Problem details: When you transcribe the data below, reproduce every line exactly and leave each picture out.

Dataset extract:
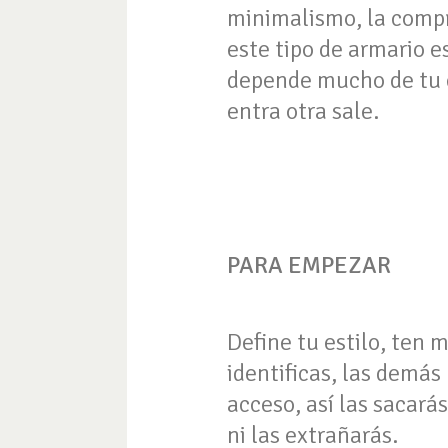
minimalismo, la compr
este tipo de armario e
depende mucho de tu es
entra otra sale.
PARA EMPEZAR
Define tu estilo, ten 
identificas, las demás
acceso, así las sacar
ni las extrañarás.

Answer to this task:
minimalismo, la compr
este tipo de armario e
depende mucho de tu es
entra otra sale.
PARA EMPEZAR
Define tu estilo, ten 
identificas, las demás
acceso, así las sacar
ni las extrañarás.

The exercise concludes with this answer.